3. According to the basic purpose of a research, a research attempt can also be categorized as one of the following:

dot Basic Research

dot Applied research

 

A question helps you to define your study: 
I want to conduct a study to 1) test/gain a theory/hypothesis or, 2) to exam the effectiveness of a particular practice.

 

4. According to the purpose of a research, a research can fall within one or more of the following general category: 

 

dot Descriptive research

 

Associational research  (e.g., correlational and casual-comparative study)Intervention research (as long as an intervention is include, it is an intervention study. Therefore, an experimental research is an intervention research; whereas an intervention study does not have to be experimental. For example, a researcher tests an instructional design in a natural class without grouping students for comparison. It included intervention but it is not experimental)

 

A question helps you to define your study: 
I want to conduct a study to 1) describe a given state of affairs (characteristics of a group/a situation/event), 2) to investigate possible relationships, or 3) to assess a particular method or treatment on outcomes.

 

Sometimes these three groups are simplified into two groups:

dot2 Descriptive research  (include both simple descriptive, comparative, and correlational study)

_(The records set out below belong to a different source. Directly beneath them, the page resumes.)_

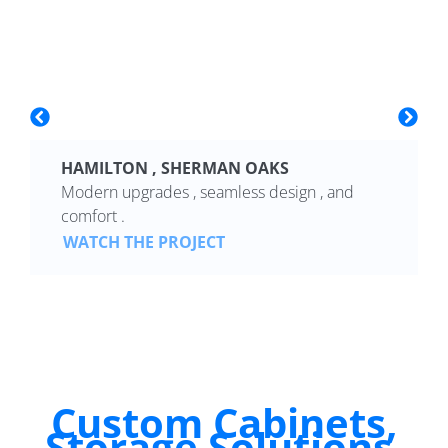
HAMILTON , SHERMAN OAKS
Modern upgrades , seamless design , and
comfort .
WATCH THE PROJECT
Custom Cabinets,
Storage Solutions,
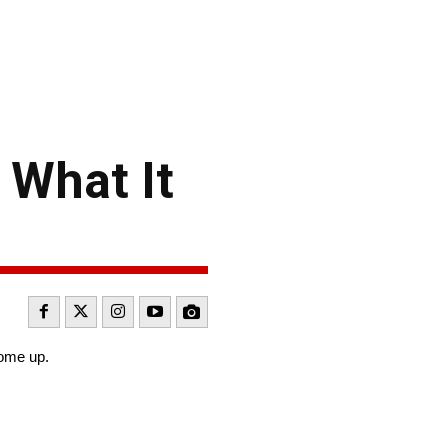
 What It
come up.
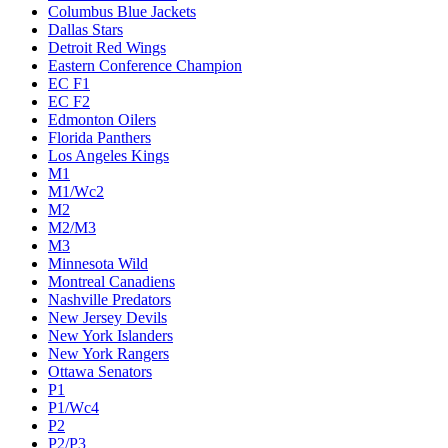
Columbus Blue Jackets
Dallas Stars
Detroit Red Wings
Eastern Conference Champion
EC F1
EC F2
Edmonton Oilers
Florida Panthers
Los Angeles Kings
M1
M1/Wc2
M2
M2/M3
M3
Minnesota Wild
Montreal Canadiens
Nashville Predators
New Jersey Devils
New York Islanders
New York Rangers
Ottawa Senators
P1
P1/Wc4
P2
P2/P3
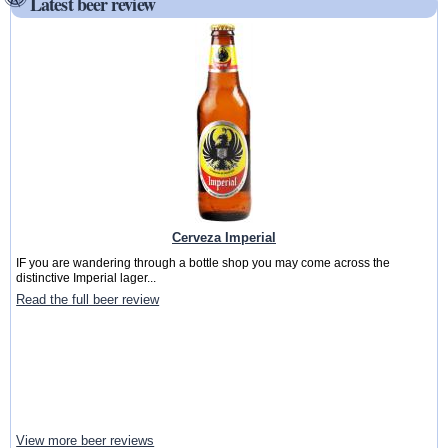
Latest beer review
Cerveza Imperial
IF you are wandering through a bottle shop you may come across the
distinctive Imperial lager...
Read the full beer review
View more beer reviews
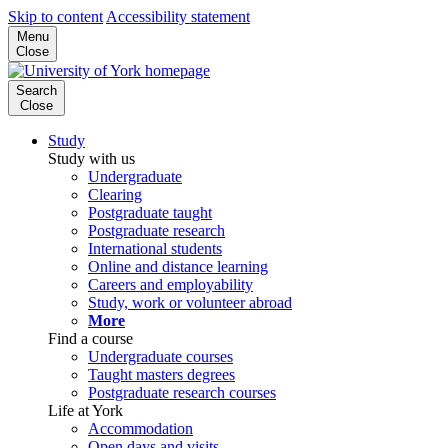
Skip to content
Accessibility statement
Menu
Close
Search
Close
Study
Study with us
Undergraduate
Clearing
Postgraduate taught
Postgraduate research
International students
Online and distance learning
Careers and employability
Study, work or volunteer abroad
More
Find a course
Undergraduate courses
Taught masters degrees
Postgraduate research courses
Life at York
Accommodation
Open days and visits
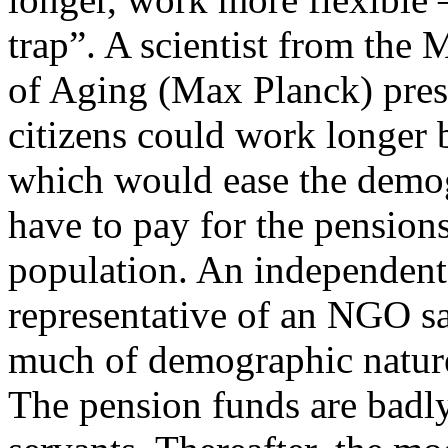
trap”. A scientist from the
of Aging (Max Planck) pres
citizens could work longer
which would ease the demo
have to pay for the pensions
population. An independent
representative of an NGO sa
much of demographic nature
The pension funds are badly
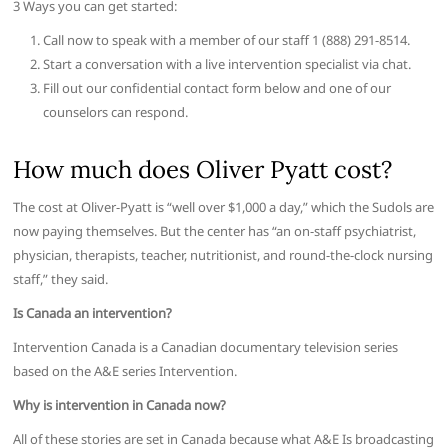
3 Ways you can get started:
Call now to speak with a member of our staff 1 (888) 291-8514.
Start a conversation with a live intervention specialist via chat.
Fill out our confidential contact form below and one of our
counselors can respond.
How much does Oliver Pyatt cost?
The cost at Oliver-Pyatt is “well over $1,000 a day,” which the Sudols are
now paying themselves. But the center has “an on-staff psychiatrist,
physician, therapists, teacher, nutritionist, and round-the-clock nursing
staff,” they said.
Is Canada an intervention?
Intervention Canada is a Canadian documentary television series
based on the A&E series Intervention.
Why is intervention in Canada now?
All of these stories are set in Canada because what A&E Is broadcasting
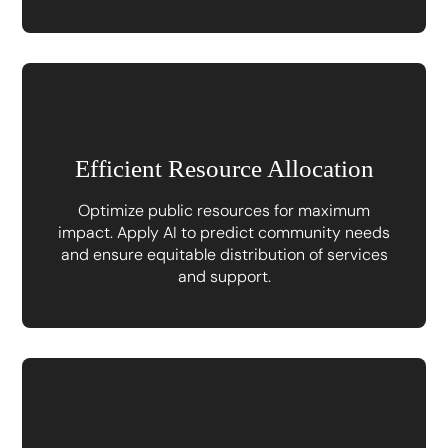
Efficient Resource Allocation
Optimize public resources for maximum
impact. Apply AI to predict community needs
and ensure equitable distribution of services
and support.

dot2 Experimental research (answer causal research questions: does something cause an effect. However,

Intervention research actually included research methodologies other than experimental research)

 

Put even more simply, they are:  (whether an experiment is conducted)

 

dot2 Experimental research

dot2 Non-experimental research

 

 

Scenario:

A researcher found that when students work in groups they contribute differently to their group project. While some students work really hard for the group project, some students just take advantage of their peers to get good grade without paying efforts, like taking a free ride. In order to understand this phenomenon, the researcher went through literature and find out that some researcher suggested there are three types of identity salience. People have different identity salience also have different behavioral tendencies. The researcher came out with a theory/hypothesis that a student’s identity salience affects his/her behavior in a collaborative learning group to be more contributive or more free-riderish. (We save the detailed discussion of this research topic. To make long story short - It is a research topic). To test this theory/hypothesis, the researcher interviewed some students for their collaborative learning experiences and also surveyed them to find out their identity salience to see whether there was internal relationship/correlation between them.   

 

dot This study was a basic research because it was conducted to test a theory instead of to exam the effectiveness of a particular practice.

dot This study was an associational research because it investigated possible relationships.

dot This study was a non-experimental research because no experiment was conducted.

dot This study was a mixed-methods research because it collected both numerical survey data and descriptive interview data.

dot The qualitative part of the study was phenomenological (research) and the quantitative part of the study was correlational (research).